Triple-negative breast cancer (TNBC) represents the most malignant subtype of breast cancer. Given the lack of ER and PR receptors and HER2 amplification/overexpression, targeted and hormone therapies are ineffective. The maximum tolerated dose is used as standard-of-care chemotherapy (STD); however, distant recurrences are frequent, remaining the first cause of death. Recently, metronomic chemotherapy (mCHT) – i.e., continuous chemotherapy using low toxic doses, without drug-free breaks – has been explored in many clinical trials showing a strong stabilization of cancer growth and improved cancer patients’ quality of life.

Methods

We investigated the impact of 5-FU+VNR given mCHT vs. STD on proliferation, migration, and colony formation of both endothelial and TNBC cells. MTT, colony formation, wound healing, and transwell assays were performed to investigate proliferative and migration capacity.

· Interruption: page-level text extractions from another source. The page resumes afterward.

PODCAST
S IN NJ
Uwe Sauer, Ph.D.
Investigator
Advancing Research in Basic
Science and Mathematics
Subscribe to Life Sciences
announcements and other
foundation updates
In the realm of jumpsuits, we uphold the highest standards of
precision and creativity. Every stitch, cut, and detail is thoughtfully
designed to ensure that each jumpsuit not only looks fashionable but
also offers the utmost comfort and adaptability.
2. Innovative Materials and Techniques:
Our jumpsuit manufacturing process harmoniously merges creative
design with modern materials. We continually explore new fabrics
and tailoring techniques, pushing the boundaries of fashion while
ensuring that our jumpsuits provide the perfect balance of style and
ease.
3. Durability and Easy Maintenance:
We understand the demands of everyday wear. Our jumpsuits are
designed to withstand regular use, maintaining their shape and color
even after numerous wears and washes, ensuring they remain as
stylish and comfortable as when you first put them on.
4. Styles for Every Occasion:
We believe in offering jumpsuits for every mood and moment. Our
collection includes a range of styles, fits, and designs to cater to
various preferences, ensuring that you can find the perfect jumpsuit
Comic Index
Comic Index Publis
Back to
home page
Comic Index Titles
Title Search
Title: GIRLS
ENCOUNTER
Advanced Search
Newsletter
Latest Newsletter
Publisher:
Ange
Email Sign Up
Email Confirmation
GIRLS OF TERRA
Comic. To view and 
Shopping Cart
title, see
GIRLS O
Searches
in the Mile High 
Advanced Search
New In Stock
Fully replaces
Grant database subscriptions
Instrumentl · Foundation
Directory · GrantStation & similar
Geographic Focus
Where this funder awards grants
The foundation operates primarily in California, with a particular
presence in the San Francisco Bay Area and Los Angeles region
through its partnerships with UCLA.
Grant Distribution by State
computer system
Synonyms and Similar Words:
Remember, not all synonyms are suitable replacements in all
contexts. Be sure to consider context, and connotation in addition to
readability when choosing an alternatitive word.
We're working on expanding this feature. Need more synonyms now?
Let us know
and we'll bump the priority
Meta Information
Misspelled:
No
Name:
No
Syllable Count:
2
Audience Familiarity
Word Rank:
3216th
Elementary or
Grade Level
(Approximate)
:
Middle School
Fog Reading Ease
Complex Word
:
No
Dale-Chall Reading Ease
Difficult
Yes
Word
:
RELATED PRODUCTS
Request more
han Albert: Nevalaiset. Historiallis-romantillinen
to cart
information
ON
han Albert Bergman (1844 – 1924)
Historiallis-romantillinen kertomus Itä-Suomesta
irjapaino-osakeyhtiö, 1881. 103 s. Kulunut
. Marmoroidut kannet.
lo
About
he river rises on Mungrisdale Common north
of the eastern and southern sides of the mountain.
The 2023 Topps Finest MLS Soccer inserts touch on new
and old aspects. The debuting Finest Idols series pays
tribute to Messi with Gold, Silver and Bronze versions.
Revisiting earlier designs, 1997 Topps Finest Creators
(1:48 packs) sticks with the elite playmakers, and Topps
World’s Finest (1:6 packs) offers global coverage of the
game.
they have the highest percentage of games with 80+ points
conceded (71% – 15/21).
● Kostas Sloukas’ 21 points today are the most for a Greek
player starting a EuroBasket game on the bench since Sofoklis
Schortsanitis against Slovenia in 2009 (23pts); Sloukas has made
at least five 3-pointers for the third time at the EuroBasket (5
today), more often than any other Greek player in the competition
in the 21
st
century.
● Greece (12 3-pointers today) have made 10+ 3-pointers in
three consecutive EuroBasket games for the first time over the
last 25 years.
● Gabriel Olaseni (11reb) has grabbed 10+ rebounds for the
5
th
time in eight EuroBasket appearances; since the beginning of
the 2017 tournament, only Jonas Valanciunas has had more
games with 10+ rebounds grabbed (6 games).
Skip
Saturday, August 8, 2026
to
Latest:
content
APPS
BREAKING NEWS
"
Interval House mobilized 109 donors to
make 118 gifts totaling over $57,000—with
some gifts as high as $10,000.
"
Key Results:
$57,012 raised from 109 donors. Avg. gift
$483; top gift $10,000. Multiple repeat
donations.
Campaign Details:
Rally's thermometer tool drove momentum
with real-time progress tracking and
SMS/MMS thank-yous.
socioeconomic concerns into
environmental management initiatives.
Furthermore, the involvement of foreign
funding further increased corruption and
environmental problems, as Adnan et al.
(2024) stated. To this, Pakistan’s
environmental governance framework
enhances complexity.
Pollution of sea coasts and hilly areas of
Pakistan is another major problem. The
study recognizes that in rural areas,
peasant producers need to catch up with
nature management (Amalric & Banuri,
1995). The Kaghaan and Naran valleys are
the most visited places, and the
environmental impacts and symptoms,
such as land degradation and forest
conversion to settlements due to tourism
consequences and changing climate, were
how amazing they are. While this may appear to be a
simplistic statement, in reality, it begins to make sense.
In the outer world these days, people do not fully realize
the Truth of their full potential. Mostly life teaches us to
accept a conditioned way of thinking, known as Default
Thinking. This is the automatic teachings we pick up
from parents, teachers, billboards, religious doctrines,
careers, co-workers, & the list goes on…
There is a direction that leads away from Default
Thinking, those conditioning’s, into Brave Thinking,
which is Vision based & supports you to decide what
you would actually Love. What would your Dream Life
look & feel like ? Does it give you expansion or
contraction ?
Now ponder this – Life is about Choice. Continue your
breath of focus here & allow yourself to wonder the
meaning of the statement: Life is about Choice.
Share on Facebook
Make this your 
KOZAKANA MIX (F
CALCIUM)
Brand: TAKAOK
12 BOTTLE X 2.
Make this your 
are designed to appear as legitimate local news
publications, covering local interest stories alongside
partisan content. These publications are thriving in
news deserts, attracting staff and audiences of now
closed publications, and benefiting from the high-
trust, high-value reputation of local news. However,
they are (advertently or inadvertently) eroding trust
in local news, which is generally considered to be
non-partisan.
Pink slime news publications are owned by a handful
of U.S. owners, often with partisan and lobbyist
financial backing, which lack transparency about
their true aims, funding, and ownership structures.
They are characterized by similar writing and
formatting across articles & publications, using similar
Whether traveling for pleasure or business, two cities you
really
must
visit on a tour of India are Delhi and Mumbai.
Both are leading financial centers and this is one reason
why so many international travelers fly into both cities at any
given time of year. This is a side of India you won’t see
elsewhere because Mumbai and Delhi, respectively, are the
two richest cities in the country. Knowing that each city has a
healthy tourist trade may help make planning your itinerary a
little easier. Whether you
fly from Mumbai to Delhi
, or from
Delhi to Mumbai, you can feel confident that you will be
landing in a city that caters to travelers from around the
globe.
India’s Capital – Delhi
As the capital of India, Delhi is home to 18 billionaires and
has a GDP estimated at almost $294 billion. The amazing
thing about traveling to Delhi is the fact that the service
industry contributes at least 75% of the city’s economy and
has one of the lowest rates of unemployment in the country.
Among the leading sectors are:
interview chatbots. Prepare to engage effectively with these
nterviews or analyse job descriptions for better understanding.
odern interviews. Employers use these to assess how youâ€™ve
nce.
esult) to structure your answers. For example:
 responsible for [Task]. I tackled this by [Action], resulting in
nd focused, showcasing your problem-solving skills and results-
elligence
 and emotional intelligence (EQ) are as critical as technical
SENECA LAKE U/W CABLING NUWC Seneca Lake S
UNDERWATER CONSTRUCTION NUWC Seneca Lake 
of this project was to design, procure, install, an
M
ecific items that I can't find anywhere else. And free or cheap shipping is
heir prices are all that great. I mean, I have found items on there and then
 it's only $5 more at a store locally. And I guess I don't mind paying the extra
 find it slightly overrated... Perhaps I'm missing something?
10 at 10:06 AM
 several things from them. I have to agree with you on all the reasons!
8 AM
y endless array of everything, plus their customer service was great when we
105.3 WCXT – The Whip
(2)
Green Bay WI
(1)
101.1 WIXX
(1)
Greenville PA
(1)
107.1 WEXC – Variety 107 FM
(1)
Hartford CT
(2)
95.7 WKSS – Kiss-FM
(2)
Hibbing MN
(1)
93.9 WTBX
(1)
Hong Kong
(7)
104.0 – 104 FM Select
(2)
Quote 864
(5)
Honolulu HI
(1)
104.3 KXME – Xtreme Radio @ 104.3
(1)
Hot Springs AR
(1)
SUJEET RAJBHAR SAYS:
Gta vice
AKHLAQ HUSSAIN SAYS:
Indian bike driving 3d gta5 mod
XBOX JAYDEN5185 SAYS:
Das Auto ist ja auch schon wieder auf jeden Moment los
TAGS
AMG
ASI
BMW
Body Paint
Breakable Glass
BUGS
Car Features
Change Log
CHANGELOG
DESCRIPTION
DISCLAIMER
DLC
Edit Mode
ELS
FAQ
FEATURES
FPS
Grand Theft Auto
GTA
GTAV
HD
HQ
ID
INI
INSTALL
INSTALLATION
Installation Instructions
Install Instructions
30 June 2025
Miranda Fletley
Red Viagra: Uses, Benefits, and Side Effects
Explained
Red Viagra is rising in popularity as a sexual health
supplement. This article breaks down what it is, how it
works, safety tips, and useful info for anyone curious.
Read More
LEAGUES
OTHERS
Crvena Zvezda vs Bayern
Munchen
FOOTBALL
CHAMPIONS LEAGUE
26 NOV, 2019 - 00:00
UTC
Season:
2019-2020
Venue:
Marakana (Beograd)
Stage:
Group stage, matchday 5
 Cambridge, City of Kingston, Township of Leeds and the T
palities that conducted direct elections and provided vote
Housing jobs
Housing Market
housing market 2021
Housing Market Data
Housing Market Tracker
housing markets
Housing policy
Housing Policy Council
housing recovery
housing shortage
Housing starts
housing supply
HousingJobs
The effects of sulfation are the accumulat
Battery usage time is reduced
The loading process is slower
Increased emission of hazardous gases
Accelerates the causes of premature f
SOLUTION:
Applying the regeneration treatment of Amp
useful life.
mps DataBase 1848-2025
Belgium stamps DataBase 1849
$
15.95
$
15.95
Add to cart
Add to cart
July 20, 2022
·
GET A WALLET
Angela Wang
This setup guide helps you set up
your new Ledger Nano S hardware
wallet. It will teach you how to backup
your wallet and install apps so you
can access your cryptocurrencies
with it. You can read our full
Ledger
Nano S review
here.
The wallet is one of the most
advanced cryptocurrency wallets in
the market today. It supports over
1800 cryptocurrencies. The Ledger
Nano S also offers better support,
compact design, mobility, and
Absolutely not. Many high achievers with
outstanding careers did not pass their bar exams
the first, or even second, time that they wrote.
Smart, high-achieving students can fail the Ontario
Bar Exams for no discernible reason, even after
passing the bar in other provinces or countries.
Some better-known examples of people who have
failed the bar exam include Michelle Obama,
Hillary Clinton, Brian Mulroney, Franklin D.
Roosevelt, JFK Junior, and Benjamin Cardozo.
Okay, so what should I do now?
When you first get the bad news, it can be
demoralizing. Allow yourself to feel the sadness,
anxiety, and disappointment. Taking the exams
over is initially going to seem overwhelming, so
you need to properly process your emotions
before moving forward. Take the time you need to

Molecular mechanisms triggered upon STD or mCHT treatments were analyzed by Western blot.

Results

mCHT 5-FU+VNR is more effective than STD in reducing HUVECs viability, being the IC50 for HUVECs ∼10 times lower under the former. mCHT 5-FU+VNR is cytotoxic for both HUVECs and MDA-MB-231 cells given that no colonies re-grow 10 d after the end of treatment. Instead, under STD protocol colonies, re-growth was comparable to untreated control. Both STD and mCHT schedules significantly affected HUVECs’ migration ability via inhibiting MMP-2, whereas MDA-MB-231 cells migration was dramatically reduced only by mCHT. STD and mCHT affected VEGF/VEGFR/FAK signaling in either cell line; however, 5-FU+VNR can induce different cell death program, depending on the schedule, mCHT promoted HUVECs’ apoptosis, whereas it switched the modality of cell death from apoptosis, induced by STD, to autophagy in MDA-MB-231 cells.

Conclusions

mCHT 5-FU+VNR is more effective than STD in controlling cell proliferation and migration of HUVEC and TNBC cells. Moreover, the complete suppression of colonies after mCHT suggests that, conversely of STD, it may affect the metastatic capability of TNBC tumors, supporting experimental data from clinical trials.

Clinical trial identification

Editorial acknowledgement

Legal entity responsible for the study

University of Milano-Bicocca.

Funding

Has not received any funding.

Disclosure

All authors have declared no conflicts of interest.